Saturday, September 21, 2024

Russian Experts Concede Caspian Water Level Falling 69 Centimeters a Year, a Trend that Threatens Moscow’s Economic and Military Use of that Sea

Paul Goble

            Staunton, Sept. 17 – The decline in the water level of the Caspian Sea is now increasing so fast that Russian experts now say that it will soon threaten the ability of littoral states to make use of it for economic development or military purposes. Their acknowledgements represent a turnabout and follow a statement by Vladimir Putin at the end of August.

            At that time, the Kremlin leader expressed concern about the decline in the water levels of the Caspian and the impact of that development on the region and urged all littorals states to work together to slow or reverse that trend (windowoneurasia2.blogspot.com/2024/08/putin-worried-about-falling-water.html).
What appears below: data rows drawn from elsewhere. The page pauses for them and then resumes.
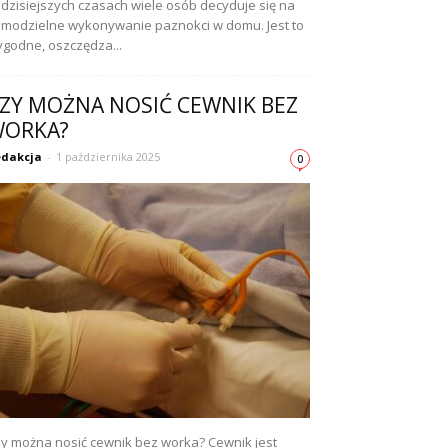
dzisiejszych czasach wiele osób decyduje się na
modzielne wykonywanie paznokci w domu. Jest to
godne, oszczędza...
ZY MOŻNA NOSIĆ CEWNIK BEZ
ORKA?
dakcja
-
1 października 2025
0
y można nosić cewnik bez worka? Cewnik jest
            That led to the convention of a meeting of Russian Federation experts in Astrakhan, some of whom had played down this problem (windowoneurasia2.blogspot.com/2024/03/water-level-of-caspian-sea-falling-at.html) but now are now sounding the alarm (vk.com/video-40567160_456244122 and casp-geo.ru/astrahanskie-uchenye-obsudili-problemu-obmeleniya-kaspijskogo-morya/).

            Participants declared that the water level of the Caspian is declining by 69 centimeters (27inches a year) and that this has left 22,000 square kilometers of former seabed exposed as dry land, an area equal in size to Israel and Slovenia. As a result, at least the northern portion of the sea, the one adjoining Russia, “could be lost” as far as economic or military use is concerned.

            Both the experts and even more Putin and his entourage are likely especially concerned because falling water levels in the Caspian are in part a reflection of falling water levels in the Volga and the Volga-Don Canal which have allowed Moscow to move ships from the Caspian Sea in the Sea of Azov and used against Ukraine.

            Worrie about the siltification of these waterways have already led to expanded and international dredging operations and to calls for an alternative canal from the Caspian to the Black Sea (windowoneurasia2.blogspot.com/2022/03/in-move-with-profound-security.html and windowoneurasia2.blogspot.com/2021/04/moscows-use-of-caspian-flotilla-against.html).

            In the short term, more dredging is likely because constructing a new canal would be enormously expensive and take many years, money and time that the Putin regime almost certainly does not have enough of either.  Other countries, including China and Iran, may become more involved, something that would transform the geopolitics of that region and beyond.